Johns Hopkins APL, Navy Demonstrate High-Speed, Autonomous Surface Patrol Capability

Article ID: 666380

Released: 13-Dec-2016 9:05 AM EST

Source Newsroom: Johns Hopkins University Applied Physics Laboratory

  • Credit: U.S. Navy/JHUAPL

    In September, a Johns Hopkins APL experiment, in collaboration with the Surface Targets Branch of the Naval Air Warfare Center Weapons Division, Port Hueneme, California, worked to advance the state of the art of collaborative, autonomous USV behaviors to higher speeds and larger numbers of vessels. The successful demonstration involved six surface target boats operating together at high speeds, using hardware and software that APL developed and integrated with the reliable boat control system created by the Surface Targets Branch.

  • Credit: U.S. Navy/JHUAPL

    In September, a Johns Hopkins APL experiment, in collaboration with the Surface Targets Branch of the Naval Air Warfare Center Weapons Division, Port Hueneme, California, worked to advance the state of the art of collaborative, autonomous USV behaviors to higher speeds and larger numbers of vessels. The successful demonstration involved six surface target boats operating together at high speeds, using hardware and software that APL developed and integrated with the reliable boat control system created by the Surface Targets Branch.

Newswise — After a year of internal research and development, the Johns Hopkins University Applied Physics Laboratory in Laurel, Maryland, recently conducted a large, at-sea demonstration of swarming unmanned surface vessels (USV). The experiment — done in collaboration with the Surface Targets Branch of the Naval Air Warfare Center Weapons Division, Port Hueneme, California — was designed to advance the state of the art of collaborative, autonomous USV behaviors to higher speeds and larger numbers of vessels.

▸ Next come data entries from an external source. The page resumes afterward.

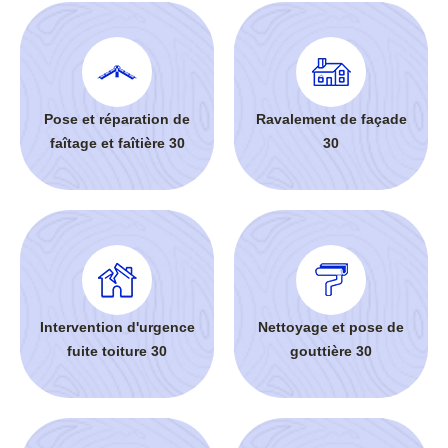
Pose et réparation de
Ravalement de façade
faîtage et faîtière 30
30
Intervention d'urgence
Nettoyage et pose de
fuite toiture 30
gouttière 30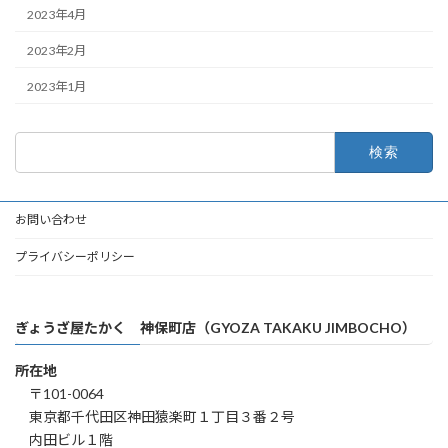
2023年4月
2023年2月
2023年1月
検
索:
お問い合わせ
プライバシーポリシー
ぎょうざ屋たかく 神保町店（GYOZA TAKAKU JIMBOCHO）
所在地
〒101-0064
東京都千代田区神田猿楽町１丁目３番２号
内田ビル１階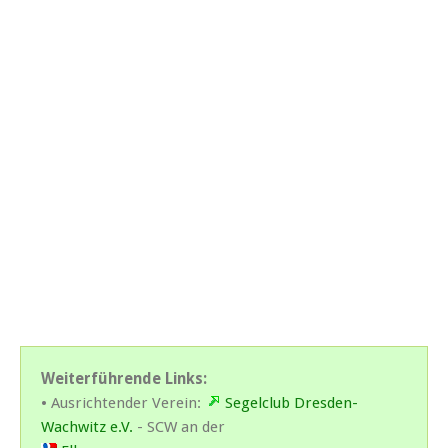
Weiterführende Links:
• Ausrichtender Verein:
Segelclub Dresden-
Wachwitz e.V.
- SCW an der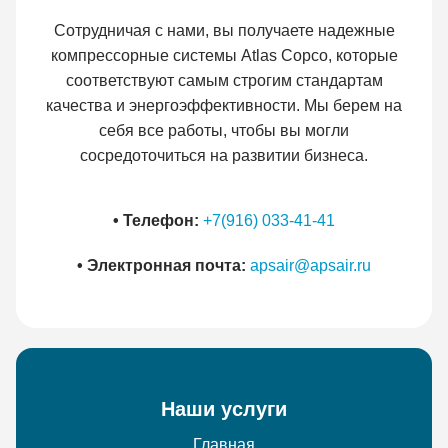
Сотрудничая с нами, вы получаете надежные
компрессорные системы Atlas Copco, которые
соответствуют самым строгим стандартам
качества и энергоэффективности. Мы берем на
себя все работы, чтобы вы могли
сосредоточиться на развитии бизнеса.
• Телефон:
+7(916) 033-41-41
• Электронная почта:
apsair@apsair.ru
Наши услуги
Главная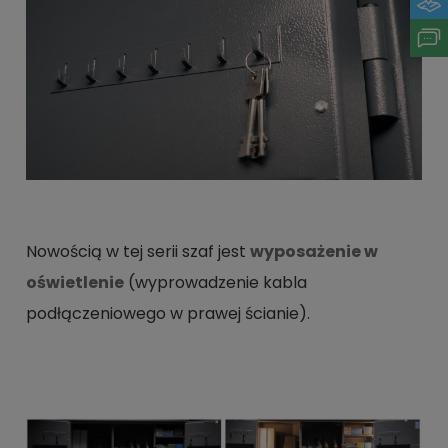
Nowością w tej serii szaf jest
wyposażenie w
oświetlenie
(wyprowadzenie kabla
podłączeniowego w prawej ścianie).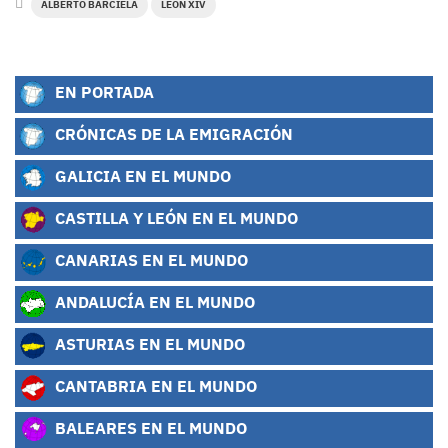
ALBERTO BARCIELA
LEÓN XIV
EN PORTADA
CRÓNICAS DE LA EMIGRACIÓN
GALICIA EN EL MUNDO
CASTILLA Y LEÓN EN EL MUNDO
CANARIAS EN EL MUNDO
ANDALUCÍA EN EL MUNDO
ASTURIAS EN EL MUNDO
CANTABRIA EN EL MUNDO
BALEARES EN EL MUNDO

The successful demonstration took place in late September and involved six surface target boats operating together at high speeds, using hardware and software that APL developed and integrated with the reliable boat control system created by the Surface Targets Branch.

“To our knowledge, this represents the first time that six autonomous vessels have ‘swarmed’ at tactically relevant speeds,” said Jim Horris, APL program manager for Autonomy Test and Evaluation. “And the joint team implemented a full safety protocol without the need for additional safety boats.”

The demonstration scenario was an unmanned patrol of a restricted maritime area such as a range or marine preserve. The boats traveled at speeds up to 35 knots to execute fully autonomous behaviors such as cooperative persistent search, target detection and tracking, rendezvous, pursuit and escort.

The surface vessel control system, employed throughout the fleet of high-speed surface targets worldwide and refined over the last 15 years by the Surface Targets Branch, provided a distinct advantage during integration and testing. The operator control station software developed by APL and coupled with the Navy system allowed safe, broad command and control capabilities as well as “on-the-fly” mission planning.

In addition to achieving this milestone capability, the demonstration provided great insight into the challenges of swarming at high speeds, as well as changes needed by the testing community to establish the operational “trust” necessary for adoption of autonomous systems.

APL is exploring next steps with the Navy and other Department of Defense stakeholders to incorporate the technology into operations and related development programs.